The Department of Labor's fiduciary rule is set to be released next Wednesday. The Obama administration has argued that this rule will help people trying to save for retirement, but that’s an April Fools-worthy joke. In reality, it’s going to make it harder for families and businesses—especially those with smaller bank accounts—get financial advice.

Here’s a roundup of what you need to know:

1. It’s another one-size-fits-all regulation. What’s the result? It creates more paperwork and costly recordkeeping requirements for financial planners, restricting access to quality investment advice for upwards of 7 million Americans with IRAs. It results in higher costs for people seeking financial advice, disproportionately hurting families with smaller bank accounts.

2. The bureaucrats bullied it through. A report released in February showed the DOL’s utter—and seemingly willful—neglect of the consequences of this rule. It’s a story we’ve heard before: Nonpartisan, professional experts raise concerns, ask for deliberation in the rulemaking process, while politically-appointed bureaucrats bully their way through the process with one thing in mind: a finalized regulation to finish while the president is still in office.

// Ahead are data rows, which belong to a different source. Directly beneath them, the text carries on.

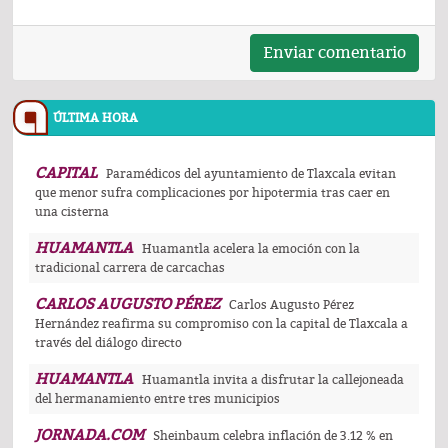
Enviar comentario
ÚLTIMA HORA
CAPITAL
Paramédicos del ayuntamiento de Tlaxcala evitan
que menor sufra complicaciones por hipotermia tras caer en
una cisterna
HUAMANTLA
Huamantla acelera la emoción con la
tradicional carrera de carcachas
CARLOS AUGUSTO PÉREZ
Carlos Augusto Pérez
Hernández reafirma su compromiso con la capital de Tlaxcala a
través del diálogo directo
HUAMANTLA
Huamantla invita a disfrutar la callejoneada
del hermanamiento entre tres municipios
JORNADA.COM
Sheinbaum celebra inflación de 3.12 % en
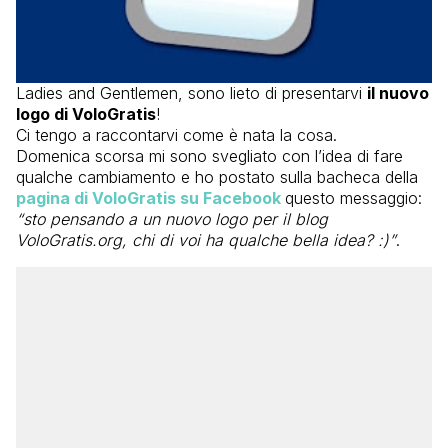
Ladies and Gentlemen, sono lieto di presentarvi
il nuovo
logo di VoloGratis
!
Ci tengo a raccontarvi come è nata la cosa.
Domenica scorsa mi sono svegliato con l’idea di fare
qualche cambiamento e ho postato sulla bacheca della
pagina di VoloGratis su Facebook
questo messaggio:
“sto pensando a un nuovo logo per il blog
VoloGratis.org, chi di voi ha qualche bella idea? :)”
.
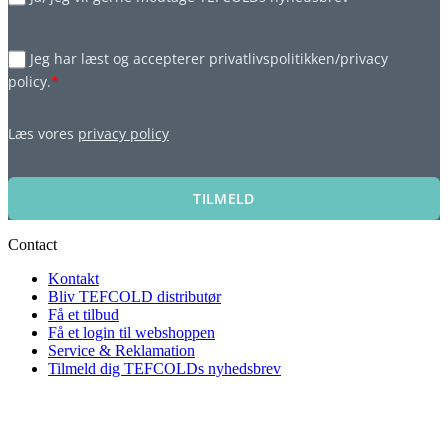
Jeg har læst og accepterer privatlivspolitikken/privacy
policy.
*
Læs vores
privacy policy
TILMELD
Contact
Kontakt
Bliv TEFCOLD distributør
Få et tilbud
Få et login til webshoppen
Service & Reklamation
Tilmeld dig TEFCOLDs nyhedsbrev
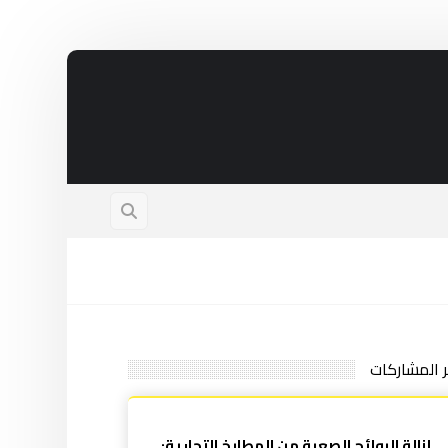
ر المشاركات
إزالة الروائح الصعبة من المطابخ التجارية:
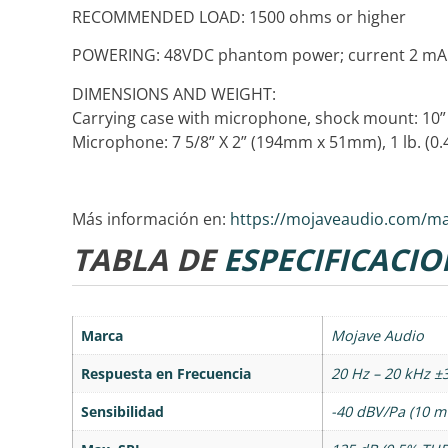
RECOMMENDED LOAD: 1500 ohms or higher
POWERING: 48VDC phantom power; current 2 mA
DIMENSIONS AND WEIGHT:
Carrying case with microphone, shock mount: 10” x 
Microphone: 7 5/8” X 2” (194mm x 51mm), 1 lb. (0.
Más información en:
https://mojaveaudio.com/ma
TABLA DE
ESPECIFICACIO
Marca
Mojave Audio
Respuesta en Frecuencia
20 Hz – 20 kHz ±
Sensibilidad
-40 dBV/Pa (10 m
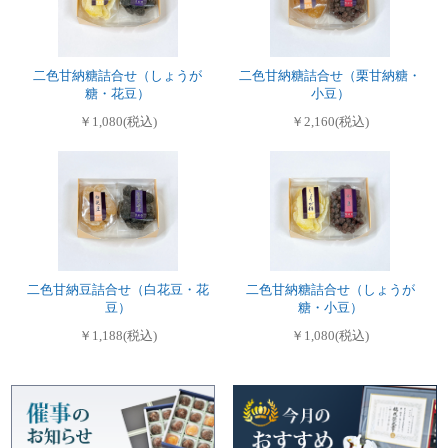
二色甘納糖詰合せ（しょうが
二色甘納糖詰合せ（栗甘納糖・
糖・花豆）
小豆）
￥1,080(税込)
￥2,160(税込)
二色甘納豆詰合せ（白花豆・花
二色甘納糖詰合せ（しょうが
豆）
糖・小豆）
￥1,188(税込)
￥1,080(税込)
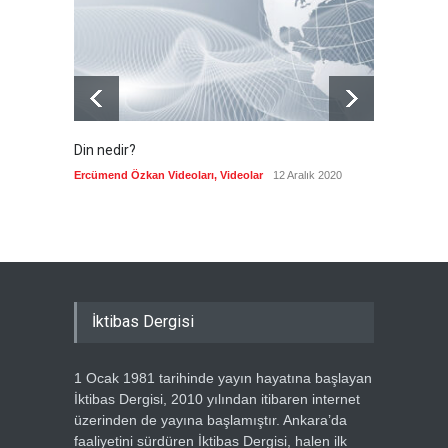
Güncel
7 Ağustos 2026
Din nedir?
Vefatı
biyogra
Ercümend Özkan Videoları
,
Videolar
12 Aralık 2020
Ercümen
İktibas Dergisi
1 Ocak 1981 tarihinde yayın hayatına başlayan
İktibas Dergisi, 2010 yılından itibaren internet
üzerinden de yayına başlamıştır. Ankara’da
faaliyetini sürdüren İktibas Dergisi, halen ilk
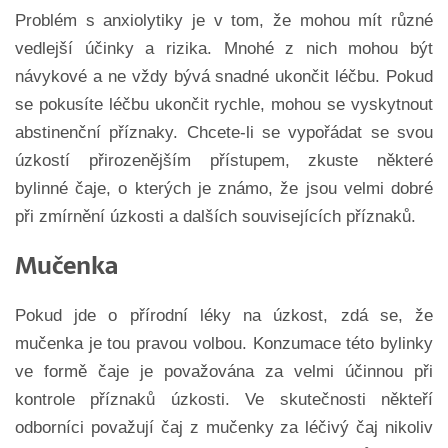
Problém s anxiolytiky je v tom, že mohou mít různé
vedlejší účinky a rizika. Mnohé z nich mohou být
návykové a ne vždy bývá snadné ukončit léčbu. Pokud
se pokusíte léčbu ukončit rychle, mohou se vyskytnout
abstinenční příznaky. Chcete-li se vypořádat se svou
úzkostí přirozenějším přístupem, zkuste některé
bylinné čaje, o kterých je známo, že jsou velmi dobré
při zmírnění úzkosti a dalších souvisejících příznaků.
Mučenka
Pokud jde o přírodní léky na úzkost, zdá se, že
mučenka je tou pravou volbou. Konzumace této bylinky
ve formě čaje je považována za velmi účinnou při
kontrole příznaků úzkosti. Ve skutečnosti někteří
odborníci považují čaj z mučenky za léčivý čaj nikoliv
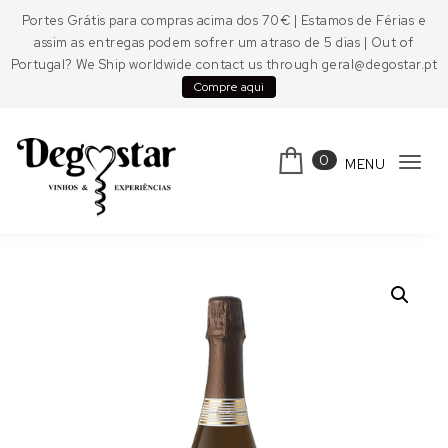
Skip to content
Portes Grátis para compras acima dos 70€ | Estamos de Férias e
assim as entregas podem sofrer um atraso de 5 dias | Out of
Portugal? We Ship worldwide contact us through geral@degostar.pt
Compre aqui
0
MENU
Tog
navi
Degostar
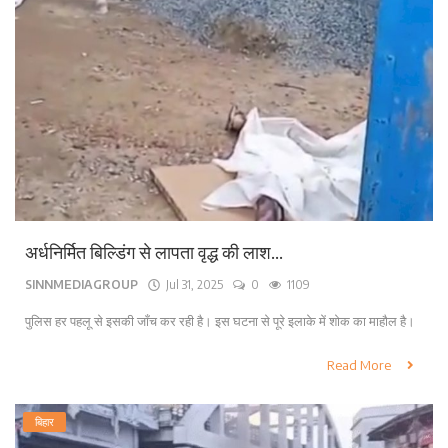
अर्धनिर्मित बिल्डिंग से लापता वृद्ध की लाश...
SINNMEDIAGROUP
Jul 31, 2025
0
1109
पुलिस हर पहलू से इसकी जाँच कर रही है। इस घटना से पूरे इलाके में शोक का माहौल है।
Read More
बिहार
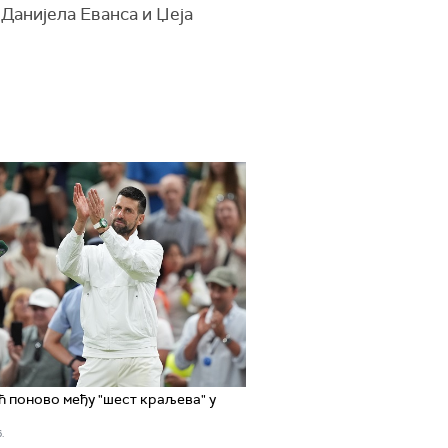
Данијела Еванса и Џеја
 поново међу "шест краљева" у
.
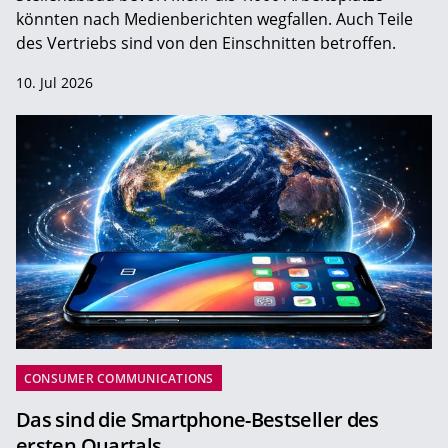
könnten nach Medienberichten wegfallen. Auch Teile
des Vertriebs sind von den Einschnitten betroffen.
10. Jul 2026
CONSUMER COMMUNICATIONS
Das sind die Smartphone-Bestseller des
ersten Quartals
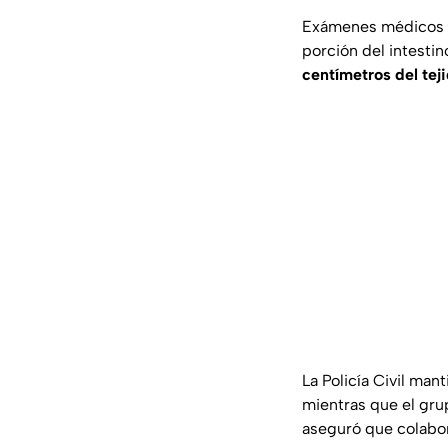
Exámenes médicos y 
porción del intesti
centímetros del tej
La
Policía Civil
manti
mientras que el gru
aseguró que colabor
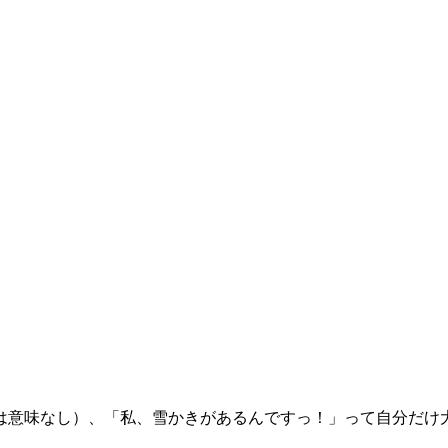
は意味なし）、「私、雪かきがあるんですっ！」って自分だけ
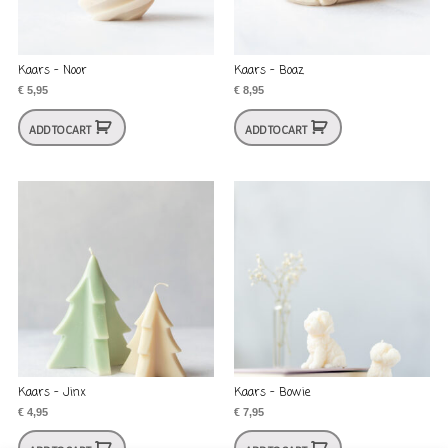
Kaars – Noor
Kaars – Boaz
€
5,95
€
8,95
ADD TO CART
ADD TO CART
Kaars – Jinx
Kaars – Bowie
€
4,95
€
7,95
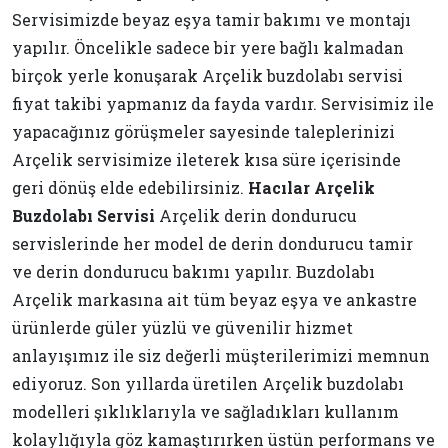
Servisimizde beyaz eşya tamir bakımı ve montajı
yapılır. Öncelikle sadece bir yere bağlı kalmadan
birçok yerle konuşarak Arçelik buzdolabı servisi
fiyat takibi yapmanız da fayda vardır. Servisimiz ile
yapacağınız görüşmeler sayesinde taleplerinizi
Arçelik servisimize ileterek kısa süre içerisinde
geri dönüş elde edebilirsiniz.
Hacılar Arçelik
Buzdolabı Servisi
Arçelik derin dondurucu
servislerinde her model de derin dondurucu tamir
ve derin dondurucu bakımı yapılır. Buzdolabı
Arçelik markasına ait tüm beyaz eşya ve ankastre
ürünlerde güler yüzlü ve güvenilir hizmet
anlayışımız ile siz değerli müşterilerimizi memnun
ediyoruz. Son yıllarda üretilen Arçelik buzdolabı
modelleri şıklıklarıyla ve sağladıkları kullanım
kolaylığıyla göz kamaştırırken üstün performans ve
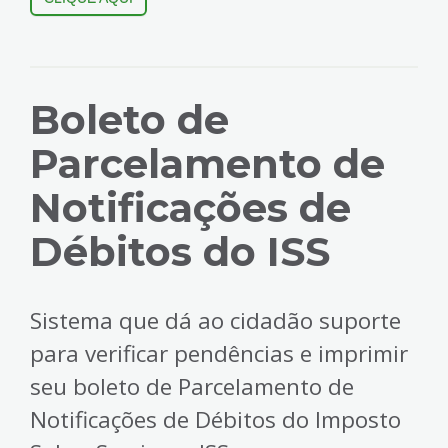
Boleto de
Parcelamento de
Notificações de
Débitos do ISS
Sistema que dá ao cidadão suporte
para verificar pendências e imprimir
seu boleto de Parcelamento de
Notificações de Débitos do Imposto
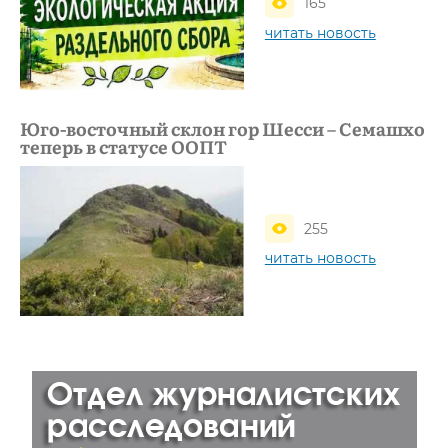
165
читать новость
Юго-восточный склон гор Шесси – Семашхо
теперь в статусе ООПТ
255
читать новость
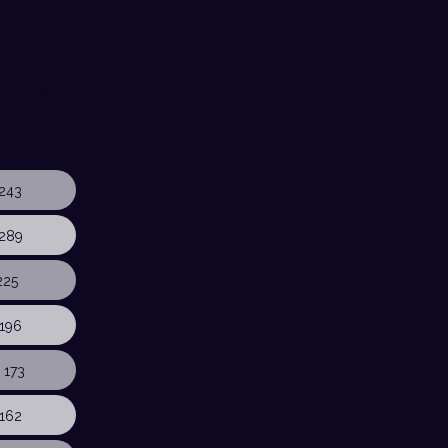
243
289
225
196
 173
162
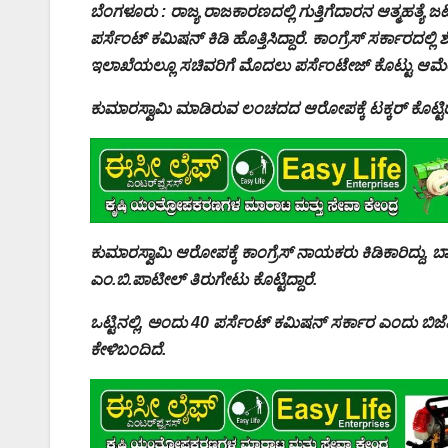
ಬೆಂಗಳೂರು : ರಾಜ್ಯ ರಾಜಕಾರಣದಲ್ಲಿ ಗುತ್ತಿಗೆದಾರನ ಆತ್ಮಹತ್ಯೆ 
ಪರ್ಸೆಂಟ್ ಕಮಿಷನ್ ಕಿಡಿ ಹೊತ್ತಿಸಿದ್ದಾರೆ. ಕಾಂಗ್ರೆಸ್ ಸರ್ಕಾರದಲ್ಲಿ
ಇಲಾಖೆಯಲ್ಲೂ ಸಚಿವರಿಗೆ ಮೊದಲು ಪರ್ಸೆಂಟೇಜ್ ಕೊಟ್ಟು ಆಮೇಲ
ಕುಮಾರಸ್ವಾಮಿ ಮಾಡಿರುವ ಲಂಚದದ ಆರೋಪಕ್ಕೆ ಟಕ್ಕರ್ ಕೊಟ್ಟ
ಕುಮಾರಸ್ವಾಮಿ ಆರೋಪಕ್ಕೆ ಕಾಂಗ್ರೆಸ್ ನಾಯಕರು ಕಿಡಿಕಾರಿದ್ದು, 
ಎಂ.ಬಿ.ಪಾಟೀಲ್ ತಿರುಗೇಟು ಕೊಟ್ಟಿದ್ದಾರೆ.
ಒಟ್ಟಿನಲ್ಲಿ, ಅಂದು 40 ಪರ್ಸೆಂಟ್ ಕಮಿಷನ್ ಸರ್ಕಾರ ಎಂದು ಬಿ
ಕೇಳಿಬಂದಿದೆ.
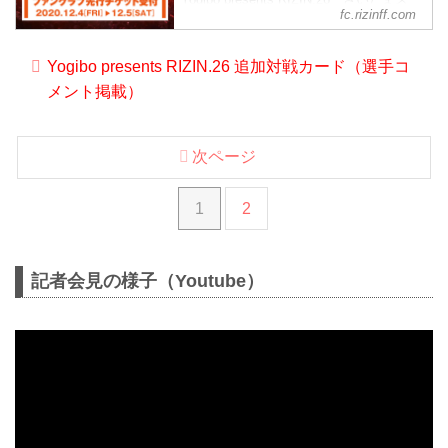
fc.rizinff.com
パーアリーナ大会のチケット最良席先行
として、RIZIN FF オフィシャルファンク
ラブサイト強者ノ巣の会員限定で2020年
Yogibo presents RIZIN.26 追加対戦カード（選手コ
12月4日（金）から会員先行受付をスター
メント掲載）
ト！ 先着順で受
次ページ
1
2
記者会見の様子（Youtube）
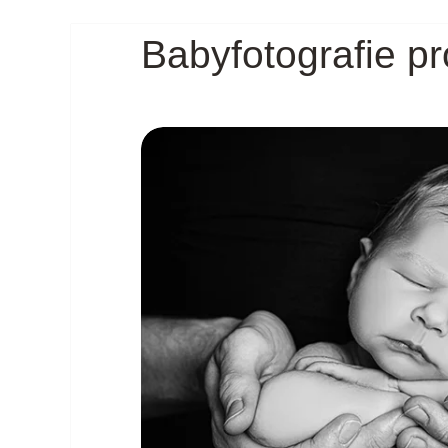
Babyfotografie pr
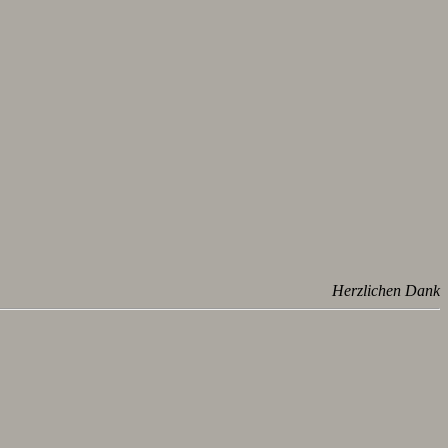
Herzlichen Dank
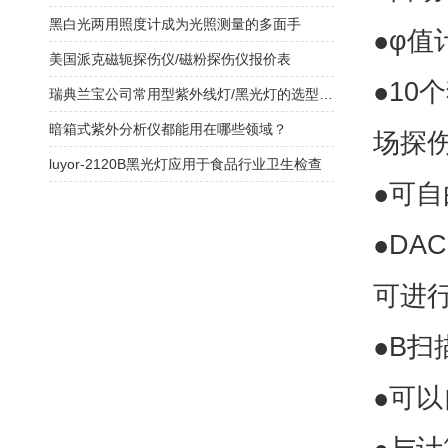
黑白光两用照度计成为光照测量的多面手
●φ值
美国派克磁轭探伤仪/磁粉探伤仪报价表
●1
瑞典兰宝公司常用型紫外线灯/黑光灯的选型及应用领域
暗箱式紫外分析仪都能用在哪些领域？
场探
luyor-2120B黑光灯应用于食品行业卫生检查
●可自
●DA
可进
●B
●可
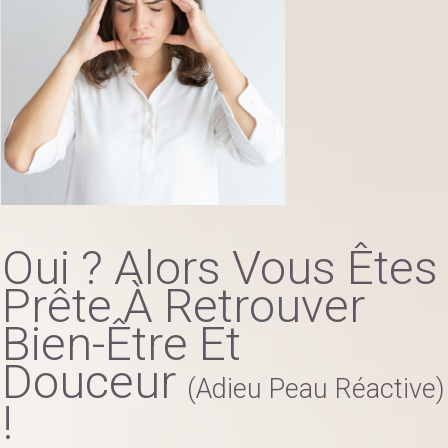
Oui ? Alors Vous Êtes
Prête À Retrouver
Bien-Être Et
Douceur
(adieu Peau Réactive)
!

3. It’s Obamacare for financial planning. The fiduciary rule is "an example of massive overkill by the federal government," Speaker Ryan said. "The intent of making sure people get sound advice and conflicts of interest (disclosures) is a good idea," Speaker Ryan continued. "This rule, however, is such overkill it is destined to put people out of business and making it harder for middle-class investors to get sound financial advice.”